Your house is going to burst into flames, The AFCI TOLD ME.
I would follow the suggestions of other forum members.
You might need whole house rewire, service change, surge protection, back up generator, and a net metering system installed.


----------



## smiley mcrib (Sep 25, 2011)

Ah this is a pretty common situation. Unfortunately the only way to fix it is to have the panel swapped with a new 200 amp panel.

You see, one phase of your system is overloaded and you need to upgrade your entire system before the panel blows up.

Next question please.

Ibtl


----------



## Supfoolitschris (Jan 29, 2013)

U need whole home surge protection. Cletis is our forum salesman. Direct message him for a time and date to schedule an appointment. Thank you for post


----------



## smiley mcrib (Sep 25, 2011)

Supfoolitschris said:


> U need whole home surge protection. Cletis is our forum salesman. Direct message him for a time and date to schedule an appointment. Thank you for post


Aw yes I completely forgot about that, this is also just as important. Thanks for reminding me.


----------



## thaives (May 1, 2013)

But with that outlet, I can use other devices such as water pump, leaf blower, trimmer, or a hair drier except for the UV light which is just 18w


----------



## 480sparky (Sep 20, 2007)

I gotta ask.......... what, exactly, is an 'electrical technician'?


----------



## forgotflying (Mar 2, 2011)

We electricians(your excluded from that we) use UV lights to test houses for dangerous situations. Your house failed the test, especially considering you were plugged into an AFCI!


----------



## Supfoolitschris (Jan 29, 2013)

forgotflying said:


> We electricians(your excluded from that we) use UV lights to test houses for dangerous situations. Your house failed the test, especially considering you were plugged into an AFCI!

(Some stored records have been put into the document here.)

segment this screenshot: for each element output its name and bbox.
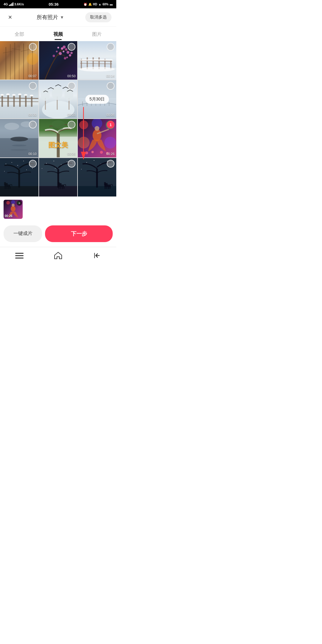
svg-rect-39 <box>13 95 15 107</box>
nav-menu-button[interactable] <box>14 250 25 261</box>
svg-point-72 <box>4 123 19 130</box>
grid-item-2[interactable]: 00:50 <box>39 41 78 80</box>
grid-item-7[interactable]: 00:10 <box>0 119 38 157</box>
svg-point-77 <box>52 120 65 129</box>
grid-item-4[interactable]: 00:30 <box>0 80 38 119</box>
status-right: ⏰ 🔔 HD ▲ 60% ▬ <box>83 3 113 6</box>
svg-rect-38 <box>7 94 9 107</box>
duration-2: 00:50 <box>67 74 76 78</box>
album-name: 所有照片 <box>37 14 58 21</box>
battery-label: 60% <box>103 3 109 6</box>
svg-point-11 <box>27 53 38 65</box>
grid-item-9[interactable]: 1 00:26 <box>78 119 116 157</box>
svg-point-49 <box>24 94 27 96</box>
svg-point-96 <box>32 168 33 169</box>
nav-back-button[interactable] <box>92 250 102 261</box>
svg-rect-99 <box>0 186 38 196</box>
svg-point-16 <box>64 57 66 59</box>
select-circle-6 <box>107 82 114 90</box>
svg-point-109 <box>46 163 47 164</box>
svg-line-33 <box>80 63 112 64</box>
action-buttons: 一键成片 下一步 <box>0 222 116 247</box>
svg-point-114 <box>42 168 42 169</box>
svg-point-144 <box>6 201 10 205</box>
grid-item-11[interactable] <box>39 158 78 196</box>
tab-video[interactable]: 视频 <box>39 29 78 40</box>
menu-icon <box>15 252 24 259</box>
duration-9: 00:26 <box>106 152 114 156</box>
select-circle-10 <box>29 160 37 168</box>
svg-point-15 <box>66 51 69 54</box>
svg-rect-107 <box>4 182 6 185</box>
next-step-button[interactable]: 下一步 <box>45 225 113 242</box>
svg-point-92 <box>12 162 12 163</box>
svg-point-110 <box>53 161 54 161</box>
grid-item-10[interactable] <box>0 158 38 196</box>
svg-point-19 <box>52 55 55 57</box>
svg-point-23 <box>63 51 64 52</box>
signal-bars <box>9 2 13 6</box>
grid-item-1[interactable]: 00:07 <box>0 41 38 80</box>
svg-rect-141 <box>104 182 106 185</box>
dropdown-arrow-icon: ▼ <box>60 15 64 20</box>
svg-point-84 <box>95 126 100 131</box>
svg-rect-106 <box>10 187 11 189</box>
svg-point-83 <box>93 129 102 141</box>
svg-point-24 <box>70 52 73 54</box>
tab-all[interactable]: 全部 <box>0 29 39 40</box>
preview-duration: 00:26 <box>5 214 13 218</box>
svg-line-43 <box>0 98 38 98</box>
svg-point-94 <box>23 161 24 161</box>
svg-point-17 <box>59 52 62 55</box>
grid-item-6[interactable]: 5月30日 00:06 <box>78 80 116 119</box>
svg-rect-124 <box>58 182 60 185</box>
grid-item-8[interactable]: 图文美 00:06 <box>39 119 78 157</box>
grid-item-3[interactable]: 00:14 <box>78 41 116 80</box>
svg-rect-37 <box>1 95 3 107</box>
preview-close-button[interactable]: × <box>17 200 22 206</box>
carrier-label: 4G <box>4 2 8 6</box>
svg-rect-103 <box>5 187 6 189</box>
svg-rect-34 <box>80 59 113 61</box>
quick-compile-button[interactable]: 一键成片 <box>4 225 42 242</box>
svg-point-82 <box>104 137 116 149</box>
svg-point-87 <box>92 151 94 153</box>
svg-rect-134 <box>96 169 98 188</box>
tab-photo[interactable]: 图片 <box>78 29 116 40</box>
svg-rect-149 <box>15 253 24 254</box>
svg-point-21 <box>66 56 68 58</box>
grid-item-5[interactable]: 00:03 <box>39 80 78 119</box>
svg-rect-59 <box>82 101 83 106</box>
svg-point-91 <box>6 164 6 164</box>
svg-point-78 <box>79 120 88 129</box>
cancel-multiselect-button[interactable]: 取消多选 <box>85 12 112 22</box>
svg-point-20 <box>69 54 71 57</box>
grid-item-12[interactable] <box>78 158 116 196</box>
close-button[interactable]: × <box>5 12 16 23</box>
svg-rect-104 <box>7 187 7 189</box>
svg-point-115 <box>55 168 55 169</box>
svg-rect-116 <box>39 186 78 196</box>
duration-3: 00:14 <box>106 74 114 78</box>
select-circle-7 <box>29 121 37 129</box>
signal-bar-3 <box>11 3 12 6</box>
status-left: 4G 3.6K/s <box>4 2 24 6</box>
svg-rect-139 <box>108 187 109 189</box>
svg-rect-40 <box>19 94 21 107</box>
svg-point-131 <box>81 169 82 170</box>
photo-grid: 00:07 <box>0 41 116 196</box>
select-circle-5 <box>68 82 75 90</box>
svg-point-18 <box>56 51 58 52</box>
svg-point-81 <box>78 137 90 149</box>
svg-rect-65 <box>109 102 109 106</box>
svg-point-71 <box>10 149 28 151</box>
selected-preview: × 00:26 <box>4 200 23 219</box>
home-icon <box>54 251 62 260</box>
duration-5: 00:03 <box>67 113 76 117</box>
header-title[interactable]: 所有照片 ▼ <box>37 14 64 21</box>
select-circle-4 <box>29 82 37 90</box>
svg-rect-151 <box>15 258 24 258</box>
nav-home-button[interactable] <box>53 250 64 261</box>
svg-point-126 <box>86 162 87 163</box>
back-icon <box>93 251 101 260</box>
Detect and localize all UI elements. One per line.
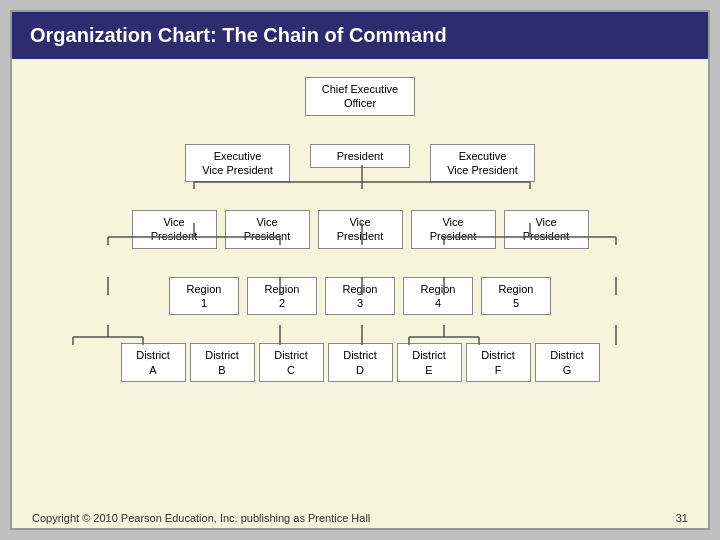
page-number: 31 (676, 512, 688, 524)
vp-row: Vice President Vice President Vice Presi… (32, 210, 688, 249)
district-row: District A District B District C Distric… (32, 343, 688, 382)
district-box-g: District G (535, 343, 600, 382)
district-box-b: District B (190, 343, 255, 382)
region-box-2: Region 2 (247, 277, 317, 316)
evp-left-box: Executive Vice President (185, 144, 290, 183)
slide-header: Organization Chart: The Chain of Command (12, 12, 708, 59)
copyright-text: Copyright © 2010 Pearson Education, Inc.… (32, 512, 370, 524)
level2-row: Executive Vice President President Execu… (32, 144, 688, 183)
district-box-a: District A (121, 343, 186, 382)
evp-right-box: Executive Vice President (430, 144, 535, 183)
vp-box-5: Vice President (504, 210, 589, 249)
ceo-box: Chief Executive Officer (305, 77, 415, 116)
chart-area: Chief Executive Officer Executive Vice P… (12, 59, 708, 387)
region-row: Region 1 Region 2 Region 3 Region 4 Regi… (32, 277, 688, 316)
vp-box-4: Vice President (411, 210, 496, 249)
region-box-5: Region 5 (481, 277, 551, 316)
region-box-1: Region 1 (169, 277, 239, 316)
vp-box-3: Vice President (318, 210, 403, 249)
district-box-d: District D (328, 343, 393, 382)
slide-title: Organization Chart: The Chain of Command (30, 24, 447, 46)
district-box-c: District C (259, 343, 324, 382)
vp-box-1: Vice President (132, 210, 217, 249)
region-box-4: Region 4 (403, 277, 473, 316)
ceo-row: Chief Executive Officer (32, 77, 688, 116)
district-box-e: District E (397, 343, 462, 382)
region-box-3: Region 3 (325, 277, 395, 316)
district-box-f: District F (466, 343, 531, 382)
vp-box-2: Vice President (225, 210, 310, 249)
slide-container: Organization Chart: The Chain of Command… (10, 10, 710, 530)
president-box: President (310, 144, 410, 168)
footer: Copyright © 2010 Pearson Education, Inc.… (12, 512, 708, 524)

I second this statement. UV lights are an excellent device to troubleshoot and double check common wirings in homes businesses and multi billion dollar nuclear facilities. If u look closely in the opening of the simpsons u will see homer has one plugged in for "just in cases"


----------



## Dennis Alwon (May 9, 2009)

Thaives- you got shut down at Mike Holt forum and then you come here and lie about your credentials.


----------